> **Try it**:
Produce exactly the lines from the one holding "trovarci nei nostri showroom di Aversa e" through the last line of the data below, with every picture left out.

> **Information supplied**:
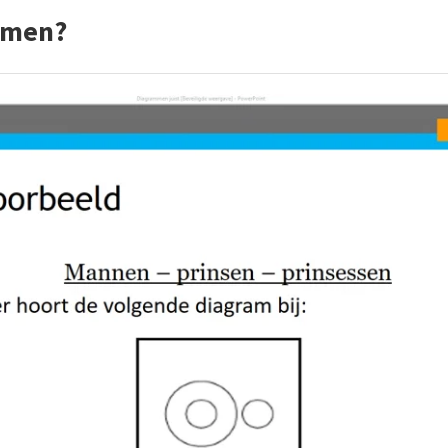
mmen?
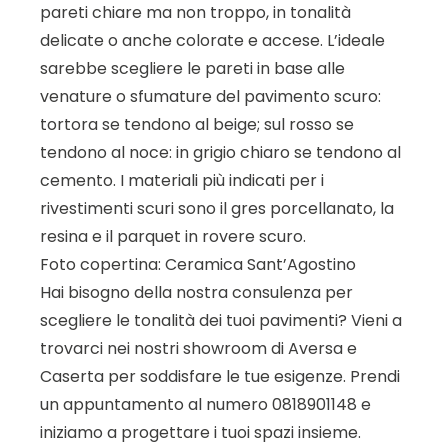
pareti chiare ma non troppo, in tonalità
delicate o anche colorate e accese. L’ideale
sarebbe scegliere le pareti in base alle
venature o sfumature del pavimento scuro:
tortora se tendono al beige; sul rosso se
tendono al noce: in grigio chiaro se tendono al
cemento. I materiali più indicati per i
rivestimenti scuri sono il gres porcellanato, la
resina e il parquet in rovere scuro.
Foto copertina: Ceramica Sant’Agostino
Hai bisogno della nostra consulenza per
scegliere le tonalità dei tuoi pavimenti? Vieni a
trovarci nei nostri showroom di Aversa e
Caserta per soddisfare le tue esigenze. Prendi
un appuntamento al numero 0818901148 e
iniziamo a progettare i tuoi spazi insieme.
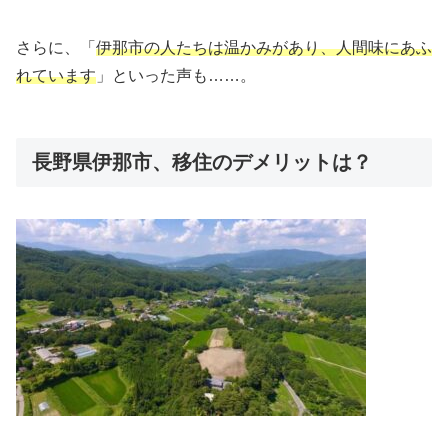
さらに、「
伊那市の人たちは温かみがあり、人間味にあふ
れています
」といった声も……。
長野県伊那市、移住のデメリットは？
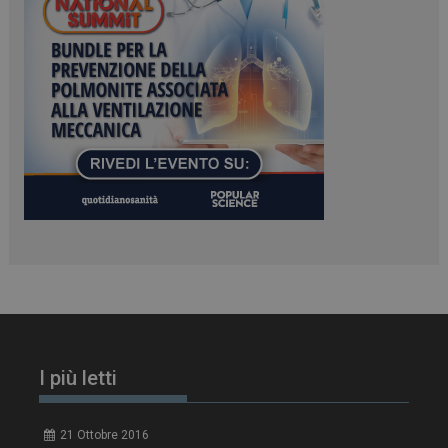
PHPSESSID
Sessione
PHP.net
www.dailyhealthindustry.it
I più letti
tracking-sites-
www.dailyhealthindustry.it
4
ironfish-session-id
settimane
21 Ottobre 2016
2 giorni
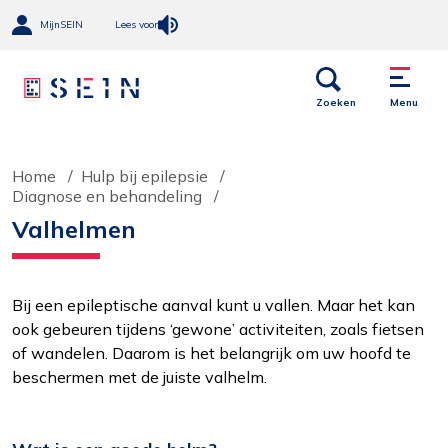
MijnSEIN
Lees voor
Open
Menu
links
Zoeken
Menu
Home
Hulp bij epilepsie
Diagnose en behandeling
Valhelmen
Bij een epileptische aanval kunt u vallen. Maar het kan
ook gebeuren tijdens ‘gewone’ activiteiten, zoals fietsen
of wandelen. Daarom is het belangrijk om uw hoofd te
beschermen met de juiste valhelm.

> **Output**:
trovarci nei nostri showroom di Aversa e
Caserta per soddisfare le tue esigenze. Prendi
un appuntamento al numero 0818901148 e
iniziamo a progettare i tuoi spazi insieme.
さらに、「
伊那市の人たちは温かみがあり、人間味にあふ
れています
」といった声も……。
長野県伊那市、移住のデメリットは？
PHPSESSID
Sessione
PHP.net
www.dailyhealthindustry.it
I più letti
tracking-sites-
www.dailyhealthindustry.it
4
ironfish-session-id
settimane
21 Ottobre 2016
2 giorni
MijnSEIN
Lees voor
Open
Menu
links
Zoeken
Menu
Home
Hulp bij epilepsie
Diagnose en behandeling
Valhelmen
Bij een epileptische aanval kunt u vallen. Maar het kan
ook gebeuren tijdens ‘gewone’ activiteiten, zoals fietsen
of wandelen. Daarom is het belangrijk om uw hoofd te
beschermen met de juiste valhelm.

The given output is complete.